My character and I understood each other so well after that night. Neither of us was thrilled to.

Tonight (knock wood — and you know I did), my son sleeps soundly, and once Elmo stops clanking around the dryer, he will be none the worse for the wear. And tonight I say a prayer, whisper a spell, and send a bright light to any parent who is trapped in a terrible night. May dawn be prompt and bring joyous relief.

Snot Police

We all know kids are leaky, germy little petri dishes, and in a daycare there are dozens of little “patient zeros” for every kind of bug, cold, flu and virus in existence. Not only is your kid going to get sick, but he is going to be a carrier of all that crap and cause you to get sick. Without developing debilitating, germ-related OCD, there is almost no way to avoid it.

I know there are lots of people who get great peace of mind from a strict regimen of hand santizer, twice-hourly hand scrubbing and avoiding physical contact with anything or anybody. And maybe that works for them. If they actually avoid getting sick, more power to them.

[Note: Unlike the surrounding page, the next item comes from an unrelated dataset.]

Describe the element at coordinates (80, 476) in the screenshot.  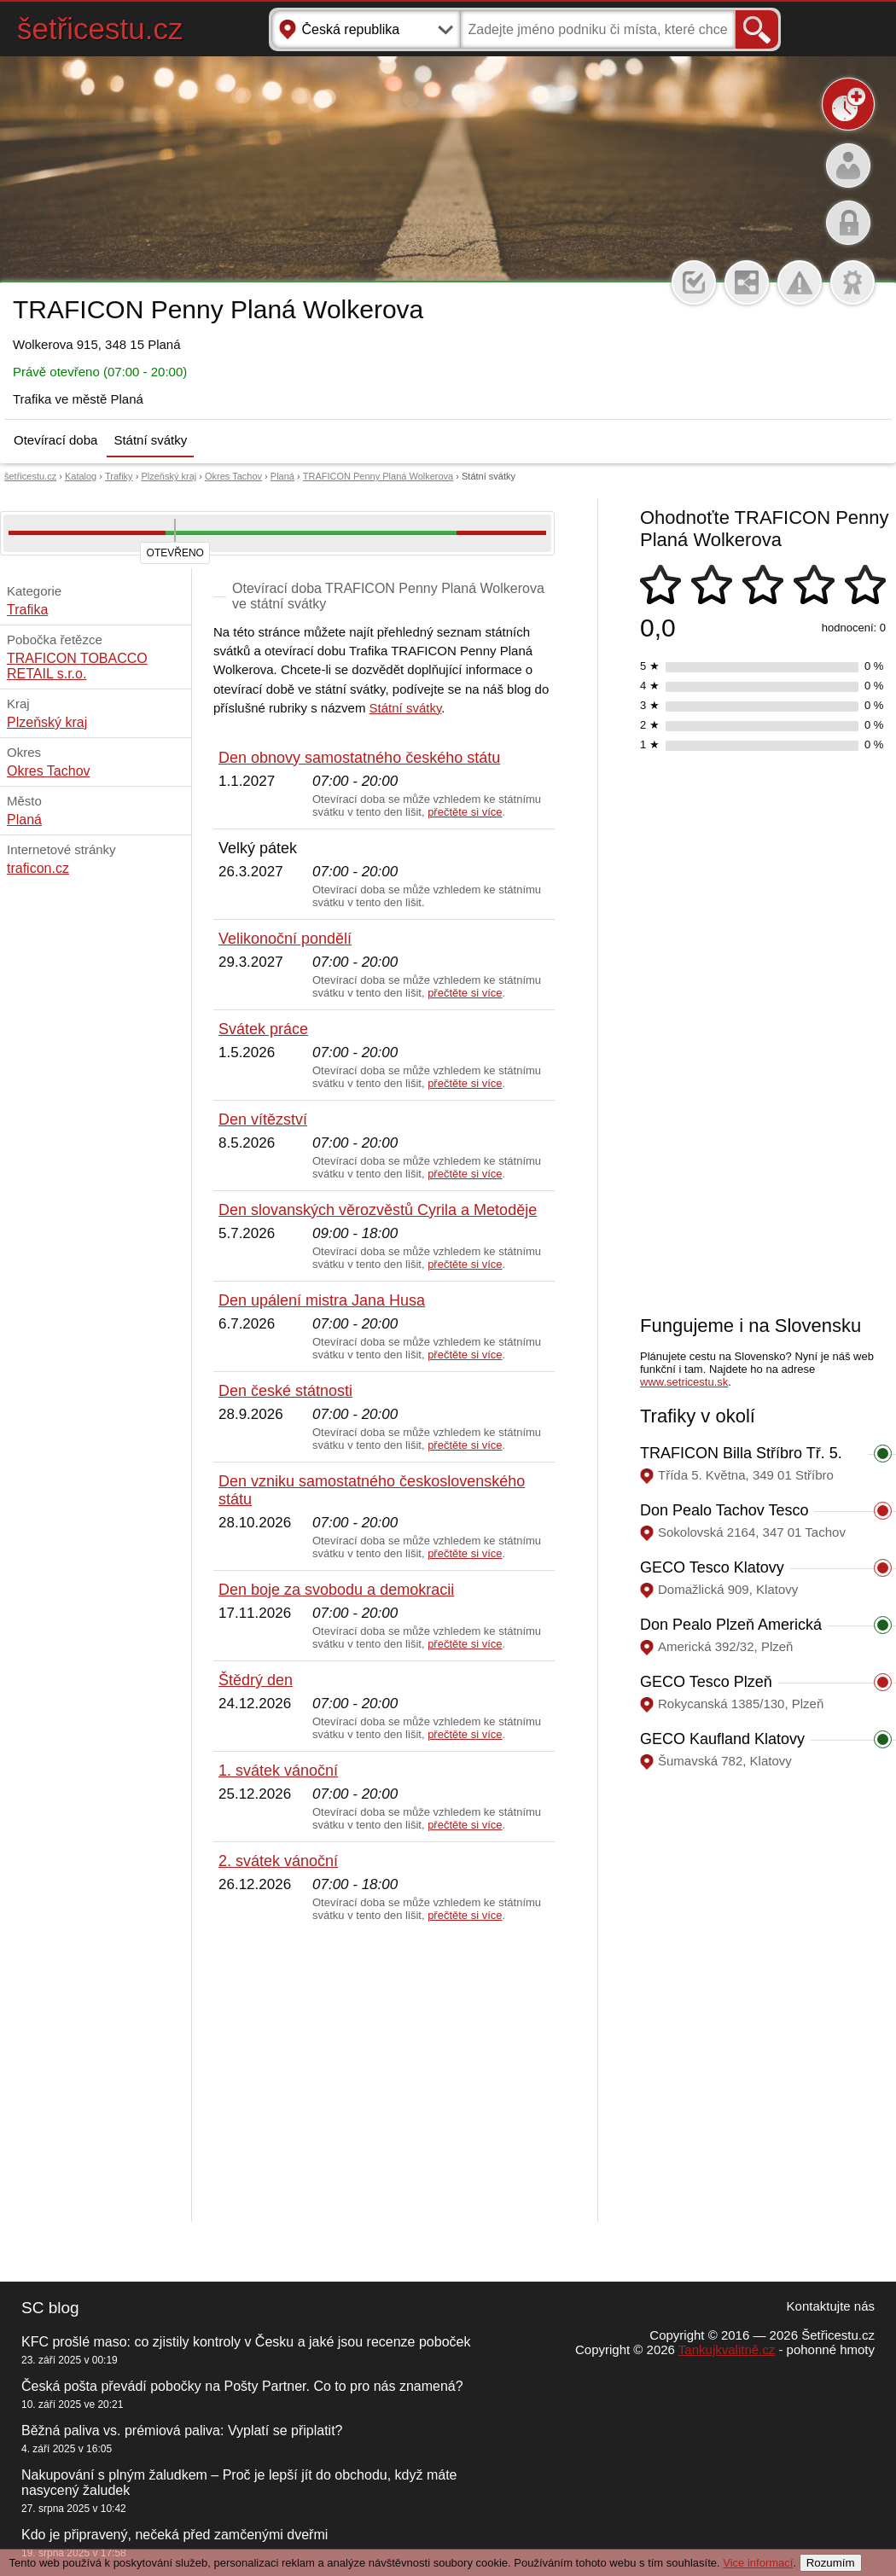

I just don’t have that kind of stamina. I play the numbers. The way I figure it, if I allow myself to experience emotional anguish over the thought of human contact, and spend a significant amount of time battling situations that could possibly lead to exposure to sickness, I’m letting the germs win, anyway.

We wash our hands regularly, maintain clean eating surfaces, try to avoid the most peaked looking kiddos, wipe down shopping carts and take vitamin c.

I’m not being cavalier, this is my prevention plan for two parents with office jobs in suburbia USA. If we lived in a plague infested area or one of worked in a biological waste dump, I’d like to think I’d handle things differently.

As it is, I understand that my kid is not always going to be eating food off of surfaces designed for food service. I also understand that he, as a boy, will go from washing his hands to (for example) touching the cats butt in the blink of an eye, and I’m not always going to catch him. Sure, I’ve considered loading a squirt gun with Purell and hosing him down every few minutes, but I’m doing what I can to keep him from being weird.

His school, THE source of all of his illnesses, has a very strict policy for sick kids. Which is HILARIOUS because, did I mention it is the source of all of his illnesses. My husband and I both work in small offices, and we have absolutely no social life. Given that we don’t regularly come into contact with the drool of our colleagues or people on the street, we have to assume, when one of us comes down with something, that little drippy red-eyed kid in Chris’s class is the source. But somehow we end up being the criminals if we try to send our guy in with a runny nose. Fevers, I get. Spots, sure, but having a runny nose? Mucous is like a toddler’s career.

Never in my life, could I imagine that I would have lengthy, heated negotiations about the consistency and color of snot, given my chosen profession as a business writer.

Your son has a runny nose

Yeah, he got it when the other 7 kids in his class has a runny nose.

Well, I looked at it, and it’s cloudy.

You looked at…? Um….I thought it just couldn’t be green.

It’s green-ish.

So what, now I have to hold a paint-chip up to my kid’s mucous in the morning? Most of the times, it’s not even running when I drop him off. I don’t know how to predict what’s going to come out of there during the day, heck I’m exhausted from just making sure things don’t go IN there. I didn’t even know this was something I was going to have to think about. Now, I have to be all tactical, so I can avoid censure by the Snotzis.

If I give him nose drops and Triaminic an hour before school, that should stop the running until after lunch. Best case scenario, I only have to take a half day.